Philosophy, Politics, and Economics
College of Humanities and Social Sciences

**New** Philosophy Offers Happiness Course for Spring '14

PHIL 251: Happiness and the Good Life

Gethappy

NEW COURSE OFFERING: "Happiness and the Good Life” (PHIL 251)
Spring of 2014, TR 12–1:15 pm. CRN: 21502
Erik Angner, Associate Professor of Philosophy, Economics, and Public Policy

What’s the best way to make ourselves happy?

It's a big question, and scholars and “experts” of all kinds have jumped in to offer their advice. PHIL 251 offers some approaches to the question of happiness from rich philosophical traditions including hedonism, stoicism, utilitarianism, and positive psychology. Students not only study these traditions, but will try them out in their own lives.

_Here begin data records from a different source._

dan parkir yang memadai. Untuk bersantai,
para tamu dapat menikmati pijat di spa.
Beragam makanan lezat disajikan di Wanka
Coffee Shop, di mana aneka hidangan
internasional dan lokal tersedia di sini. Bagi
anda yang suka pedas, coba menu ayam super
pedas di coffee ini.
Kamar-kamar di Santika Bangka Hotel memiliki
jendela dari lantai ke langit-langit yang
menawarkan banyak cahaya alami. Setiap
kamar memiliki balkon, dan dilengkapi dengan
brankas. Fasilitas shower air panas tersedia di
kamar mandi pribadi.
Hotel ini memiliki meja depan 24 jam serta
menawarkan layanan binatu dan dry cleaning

 Along the way, we will examine possible answers to the following related questions:

* Do you have to be wise in order to be happy and live a good life?

* Do you have to be good?

* What is the role of the virtues – honesty, courage, chastity, kindness, and so on – in living the good life?

* Are health, money, and friendship necessary for living the good life? Are they sufficient?

* How should the person trying to live the good life deal with things like death, adversity, bad luck, and malice?

* Is happiness something that just happens to you or is it something that may be pursued and conquered?

* What can philosophy tell us about the good life? What about science? Are science and philosophy substitutes or complements?

Questions about happiness and the good life are of interest to anyone who’s breathing, but they are particularly relevant to those with an interest in moral, social and political philosophy, welfare economics, positive psychology, public health, and medicine. Authors will include Plato, Aristotle, Epicurus, Epictetus, Seneca, Mill, Bentham, Sidgwick, Diener, and Lyubomirsky.

The course will engage your capacity for critical, analytical, and imaginative thinking and may help you make well-founded decisions about your own and other people’s well-being. The course will demonstrate how philosophy can illuminate other areas of discourse, in all areas of study. As an introductory-level philosophy elective, the course is open to all students. 

The development of this course was sponsored by Mason's Center for the Advancement of Well-Being in collaboration with the Department of Philosophy.